§ Instructions for the task
Show all lines containing "cookie" from the data below.

### Data extracts ###

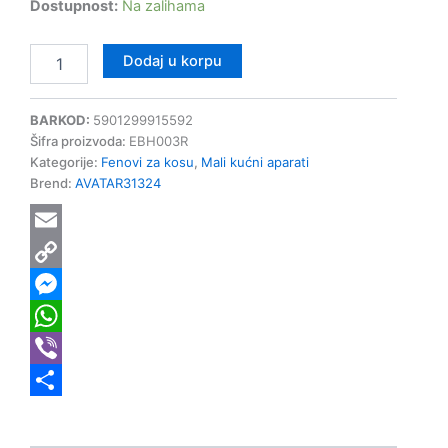
Dostupnost:
Na zalihama
Dodaj u korpu
BARKOD:
5901299915592
Šifra proizvoda:
EBH003R
Kategorije:
Fenovi za kosu
,
Mali kućni aparati
Brend:
AVATAR31324
Email
Copy
Link
Messenger
WhatsApp
Viber
Share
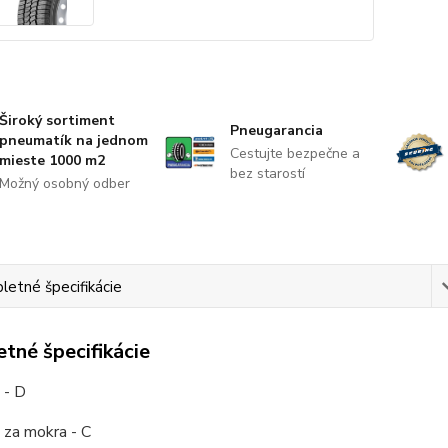
Široký sortiment
Pneugarancia
pneumatík na jednom
Cestujte bezpečne a
mieste 1000 m2
bez starostí
Možný osobný odber
etné špecifikácie
tné špecifikácie
 - D
 za mokra - C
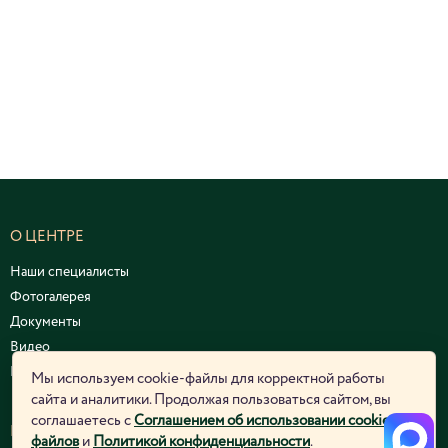
О ЦЕНТРЕ
Наши специалисты
Фотогалерея
Документы
Видео
Курсы и семинары
Мы используем cookie-файлы для корректной работы
сайта и аналитики. Продолжая пользоваться сайтом, вы
соглашаетесь с
Соглашением об использовании cookie-
ЮРИДИЧЕСКАЯ ИНФОРМАЦИЯ
файлов
и
Политикой конфиденциальности
.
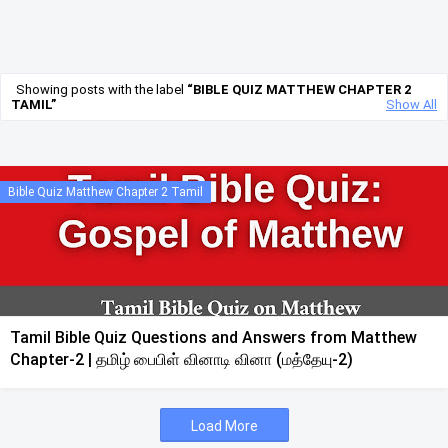
Showing posts with the label
BIBLE QUIZ MATTHEW CHAPTER 2
TAMIL
Show All
Bible Quiz Matthew Chapter 2 Tamil
Tamil Bible Quiz Questions and Answers from Matthew
Chapter-2 | தமிழ் பைபிள் வினாடி வினா (மத்தேயு-2)
Load More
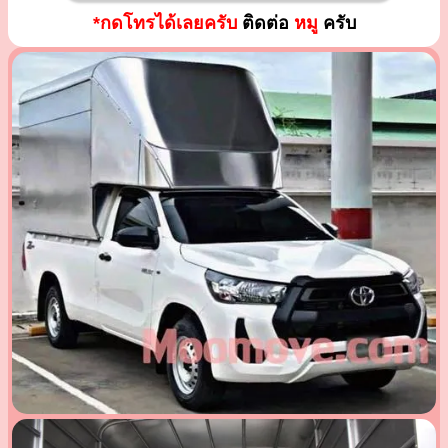
*กดโทรได้เลยครับ
ติดต่อ
หมู
ครับ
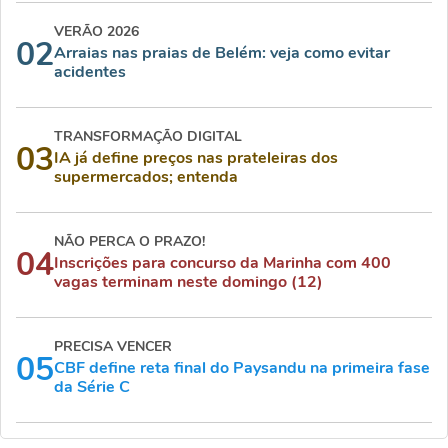
VERÃO 2026
02
Arraias nas praias de Belém: veja como evitar
acidentes
TRANSFORMAÇÃO DIGITAL
03
IA já define preços nas prateleiras dos
supermercados; entenda
NÃO PERCA O PRAZO!
04
Inscrições para concurso da Marinha com 400
vagas terminam neste domingo (12)
PRECISA VENCER
05
CBF define reta final do Paysandu na primeira fase
da Série C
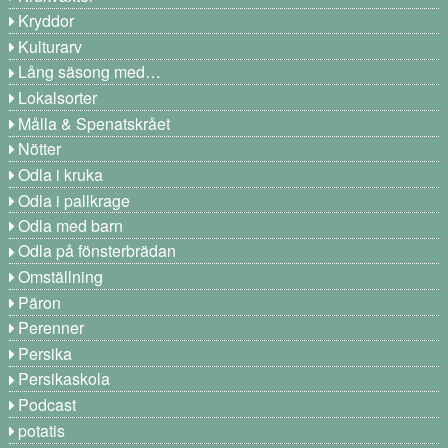
Kryddor
Kulturarv
Lång säsong med…
Lokalsorter
Målla & Spenatskrået
Nötter
Odla i kruka
Odla i pallkrage
Odla med barn
Odla på fönsterbrädan
Omställning
Päron
Perenner
Persika
Persikaskola
Podcast
potatis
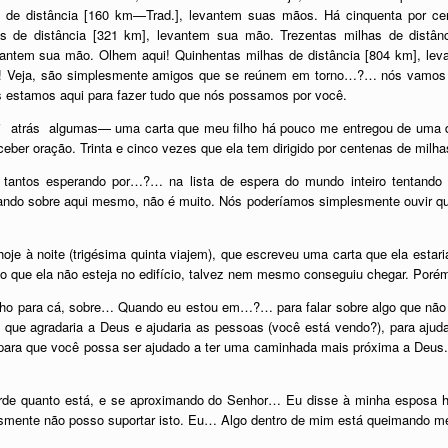
 de distância [160 km—Trad.], levantem suas mãos. Há cinquenta por cen
s de distância [321 km], levantem sua mão. Trezentas milhas de distân
evantem sua mão. Olhem aqui! Quinhentas milhas de distância [804 km], le
ia! Veja, são simplesmente amigos que se reúnem em torno…?… nós vamos e
s estamos aqui para fazer tudo que nós possamos por você.
i atrás algumas— uma carta que meu filho há pouco me entregou de uma 
eber oração. Trinta e cinco vezes que ela tem dirigido por centenas de milhas
 tantos esperando por…?… na lista de espera do mundo inteiro tentando
do sobre aqui mesmo, não é muito. Nós poderíamos simplesmente ouvir qu
oje à noite (trigésima quinta viajem), que escreveu uma carta que ela estar
 que ela não esteja no edifício, talvez nem mesmo conseguiu chegar. Porém e
ho para cá, sobre… Quando eu estou em…?… para falar sobre algo que não se
 que agradaria a Deus e ajudaria as pessoas (você está vendo?), para ajud
, para que você possa ser ajudado a ter uma caminhada mais próxima a Deus
arde quanto está, e se aproximando do Senhor… Eu disse à minha esposa h
smente não posso suportar isto. Eu… Algo dentro de mim está queimando m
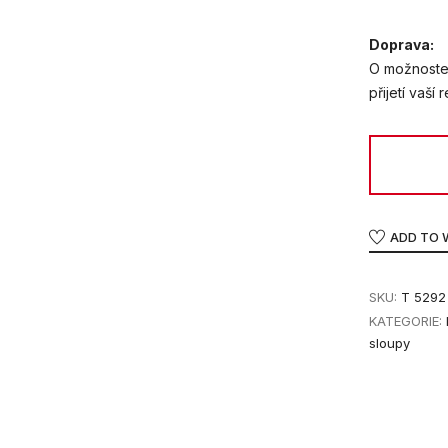
Doprava:
O možnoste
přijetí vaší
ADD TO 
SKU:
T 5292
KATEGORIE:
sloupy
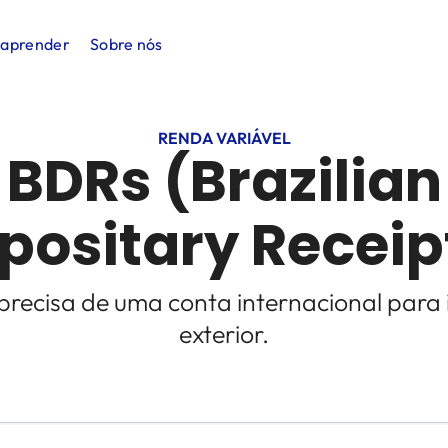
 aprender
Sobre nós
RENDA VARIÁVEL
BDRs (Brazilian
positary Receip
precisa de uma conta internacional para i
exterior.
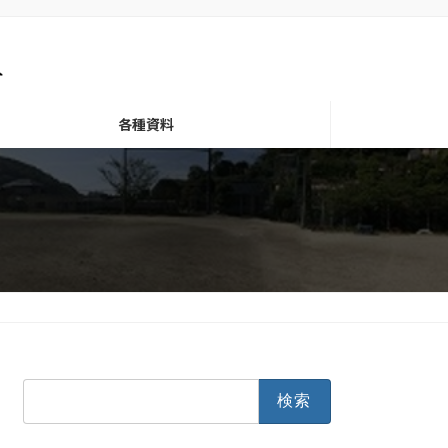
各種資料
検
索:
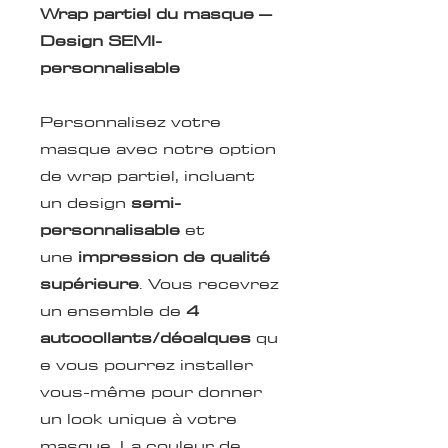
Wrap partiel du masque –
Design SEMI-
personnalisable
Personnalisez votre
masque avec notre option
de wrap partiel, incluant
un design
semi-
personnalisable
et
une
impression de qualité
supérieure
. Vous recevrez
un ensemble de
4
autocollants/décalques
qu
e vous pourrez installer
vous-même pour donner
un look unique à votre
masque. La couleur de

###

§ Completed task
Мы используем cookie-файлы для корректной работы
Соглашением об использовании cookie-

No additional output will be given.